*** Opening Provided material ***

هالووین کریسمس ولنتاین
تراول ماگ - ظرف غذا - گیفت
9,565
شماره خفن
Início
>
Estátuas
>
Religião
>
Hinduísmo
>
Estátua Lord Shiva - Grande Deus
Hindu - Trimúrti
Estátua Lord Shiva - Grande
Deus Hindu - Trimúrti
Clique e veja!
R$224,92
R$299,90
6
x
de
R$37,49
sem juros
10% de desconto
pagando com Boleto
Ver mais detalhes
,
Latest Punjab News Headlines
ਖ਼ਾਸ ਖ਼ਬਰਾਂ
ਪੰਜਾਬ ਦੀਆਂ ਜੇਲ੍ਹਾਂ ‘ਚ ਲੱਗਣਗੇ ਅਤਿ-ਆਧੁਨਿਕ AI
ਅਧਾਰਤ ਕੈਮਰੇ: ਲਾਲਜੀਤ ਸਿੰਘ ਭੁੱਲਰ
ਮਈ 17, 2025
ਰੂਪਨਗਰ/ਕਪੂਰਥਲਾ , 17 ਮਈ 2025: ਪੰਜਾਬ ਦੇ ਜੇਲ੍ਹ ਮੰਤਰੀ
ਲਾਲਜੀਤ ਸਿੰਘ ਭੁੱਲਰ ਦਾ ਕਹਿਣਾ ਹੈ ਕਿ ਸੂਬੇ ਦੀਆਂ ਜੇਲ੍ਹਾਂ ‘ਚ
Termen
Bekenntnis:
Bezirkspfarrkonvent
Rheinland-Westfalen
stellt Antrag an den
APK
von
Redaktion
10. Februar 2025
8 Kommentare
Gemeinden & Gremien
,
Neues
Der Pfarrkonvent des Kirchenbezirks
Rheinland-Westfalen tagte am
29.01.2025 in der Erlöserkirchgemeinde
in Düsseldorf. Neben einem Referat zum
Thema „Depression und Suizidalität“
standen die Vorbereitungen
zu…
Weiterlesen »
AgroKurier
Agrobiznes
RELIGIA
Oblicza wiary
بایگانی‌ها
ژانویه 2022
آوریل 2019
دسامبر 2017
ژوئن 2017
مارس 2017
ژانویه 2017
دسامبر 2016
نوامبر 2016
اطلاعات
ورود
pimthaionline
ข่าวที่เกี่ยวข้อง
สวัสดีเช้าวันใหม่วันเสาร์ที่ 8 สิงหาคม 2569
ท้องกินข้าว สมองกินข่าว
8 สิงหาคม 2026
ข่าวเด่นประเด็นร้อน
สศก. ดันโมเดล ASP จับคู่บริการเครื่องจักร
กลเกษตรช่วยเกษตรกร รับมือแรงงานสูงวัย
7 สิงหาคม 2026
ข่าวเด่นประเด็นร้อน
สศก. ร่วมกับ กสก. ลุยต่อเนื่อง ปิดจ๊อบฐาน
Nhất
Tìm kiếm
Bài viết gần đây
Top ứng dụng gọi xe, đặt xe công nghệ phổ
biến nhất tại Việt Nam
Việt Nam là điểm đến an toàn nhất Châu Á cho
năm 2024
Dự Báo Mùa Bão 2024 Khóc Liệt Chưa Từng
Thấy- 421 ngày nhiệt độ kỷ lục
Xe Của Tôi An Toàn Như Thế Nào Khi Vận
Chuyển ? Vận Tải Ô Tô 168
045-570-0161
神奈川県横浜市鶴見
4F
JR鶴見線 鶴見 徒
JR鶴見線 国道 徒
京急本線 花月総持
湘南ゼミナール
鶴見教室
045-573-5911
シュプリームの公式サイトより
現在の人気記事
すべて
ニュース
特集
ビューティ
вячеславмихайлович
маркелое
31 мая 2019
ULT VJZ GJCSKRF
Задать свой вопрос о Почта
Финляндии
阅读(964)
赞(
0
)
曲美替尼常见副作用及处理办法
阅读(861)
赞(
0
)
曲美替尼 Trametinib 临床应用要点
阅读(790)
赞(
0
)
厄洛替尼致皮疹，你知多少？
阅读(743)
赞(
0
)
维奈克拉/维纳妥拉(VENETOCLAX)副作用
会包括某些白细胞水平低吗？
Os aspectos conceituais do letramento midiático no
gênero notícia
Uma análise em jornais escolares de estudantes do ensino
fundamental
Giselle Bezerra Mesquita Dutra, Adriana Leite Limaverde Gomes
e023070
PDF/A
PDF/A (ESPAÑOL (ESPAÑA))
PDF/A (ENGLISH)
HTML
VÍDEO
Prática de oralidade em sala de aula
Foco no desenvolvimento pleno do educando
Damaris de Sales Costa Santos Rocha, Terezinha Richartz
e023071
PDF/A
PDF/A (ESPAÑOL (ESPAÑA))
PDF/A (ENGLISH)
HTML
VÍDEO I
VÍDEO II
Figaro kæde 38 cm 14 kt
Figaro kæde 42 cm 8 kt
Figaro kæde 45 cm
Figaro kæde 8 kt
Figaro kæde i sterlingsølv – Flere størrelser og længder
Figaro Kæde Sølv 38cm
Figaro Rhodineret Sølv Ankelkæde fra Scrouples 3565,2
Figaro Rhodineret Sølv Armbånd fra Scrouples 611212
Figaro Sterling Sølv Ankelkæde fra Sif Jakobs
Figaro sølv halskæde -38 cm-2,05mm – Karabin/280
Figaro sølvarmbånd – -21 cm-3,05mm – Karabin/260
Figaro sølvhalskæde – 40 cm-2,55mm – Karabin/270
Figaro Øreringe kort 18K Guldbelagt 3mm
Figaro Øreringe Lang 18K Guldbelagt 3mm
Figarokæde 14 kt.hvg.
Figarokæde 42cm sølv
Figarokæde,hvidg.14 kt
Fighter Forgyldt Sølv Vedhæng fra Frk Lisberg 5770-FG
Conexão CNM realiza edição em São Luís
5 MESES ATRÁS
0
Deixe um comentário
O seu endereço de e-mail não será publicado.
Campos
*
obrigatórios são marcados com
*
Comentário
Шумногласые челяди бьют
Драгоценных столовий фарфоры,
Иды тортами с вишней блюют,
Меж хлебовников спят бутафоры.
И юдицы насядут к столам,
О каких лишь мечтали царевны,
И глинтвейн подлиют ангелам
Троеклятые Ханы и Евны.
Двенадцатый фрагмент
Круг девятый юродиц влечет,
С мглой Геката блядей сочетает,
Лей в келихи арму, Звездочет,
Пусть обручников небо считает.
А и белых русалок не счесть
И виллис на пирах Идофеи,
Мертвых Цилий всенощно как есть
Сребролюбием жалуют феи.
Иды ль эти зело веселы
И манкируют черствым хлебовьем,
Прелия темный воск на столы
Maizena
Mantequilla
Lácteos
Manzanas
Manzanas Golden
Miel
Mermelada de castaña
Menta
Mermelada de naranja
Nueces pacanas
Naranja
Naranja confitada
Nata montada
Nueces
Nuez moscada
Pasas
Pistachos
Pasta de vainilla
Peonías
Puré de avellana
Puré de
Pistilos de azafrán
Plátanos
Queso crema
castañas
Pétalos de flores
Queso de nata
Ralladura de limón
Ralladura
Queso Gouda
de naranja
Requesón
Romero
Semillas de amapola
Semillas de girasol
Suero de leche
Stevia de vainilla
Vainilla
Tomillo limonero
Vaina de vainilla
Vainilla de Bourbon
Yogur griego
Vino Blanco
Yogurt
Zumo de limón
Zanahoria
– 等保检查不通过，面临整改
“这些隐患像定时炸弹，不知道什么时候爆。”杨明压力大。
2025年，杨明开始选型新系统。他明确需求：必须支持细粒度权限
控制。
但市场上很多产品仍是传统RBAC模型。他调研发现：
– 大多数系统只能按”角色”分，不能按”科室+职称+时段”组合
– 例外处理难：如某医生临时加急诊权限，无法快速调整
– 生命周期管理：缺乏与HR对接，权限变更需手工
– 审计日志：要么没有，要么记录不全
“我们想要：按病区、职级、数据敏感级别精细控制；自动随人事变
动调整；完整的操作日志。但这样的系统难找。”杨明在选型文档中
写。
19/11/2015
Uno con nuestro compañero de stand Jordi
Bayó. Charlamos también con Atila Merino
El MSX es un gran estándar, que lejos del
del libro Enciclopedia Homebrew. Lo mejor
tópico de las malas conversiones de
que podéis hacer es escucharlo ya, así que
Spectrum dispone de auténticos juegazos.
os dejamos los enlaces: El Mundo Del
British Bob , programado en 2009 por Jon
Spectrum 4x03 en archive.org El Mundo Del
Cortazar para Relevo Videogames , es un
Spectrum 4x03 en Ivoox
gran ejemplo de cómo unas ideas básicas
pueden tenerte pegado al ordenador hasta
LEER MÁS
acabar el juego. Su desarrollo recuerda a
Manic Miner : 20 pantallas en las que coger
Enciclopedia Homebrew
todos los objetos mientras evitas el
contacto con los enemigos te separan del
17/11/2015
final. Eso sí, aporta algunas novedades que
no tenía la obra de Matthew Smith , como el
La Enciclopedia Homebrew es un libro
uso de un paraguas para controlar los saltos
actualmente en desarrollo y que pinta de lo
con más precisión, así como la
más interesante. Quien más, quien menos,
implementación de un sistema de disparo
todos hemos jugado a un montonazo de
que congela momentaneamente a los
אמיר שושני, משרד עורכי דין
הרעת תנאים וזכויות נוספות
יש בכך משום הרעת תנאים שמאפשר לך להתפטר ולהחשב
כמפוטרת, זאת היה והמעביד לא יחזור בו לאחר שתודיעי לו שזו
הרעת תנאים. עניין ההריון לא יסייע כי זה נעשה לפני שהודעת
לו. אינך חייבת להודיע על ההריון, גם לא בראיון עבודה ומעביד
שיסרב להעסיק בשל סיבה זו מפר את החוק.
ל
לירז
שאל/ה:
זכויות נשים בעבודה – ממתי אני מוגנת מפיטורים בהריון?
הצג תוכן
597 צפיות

*** Closing Provided material ***

■ Instructions to follow ■
Could you count how many lines in the records contain the word "Westfalen"? Only the number is needed.

■ Response area ■
2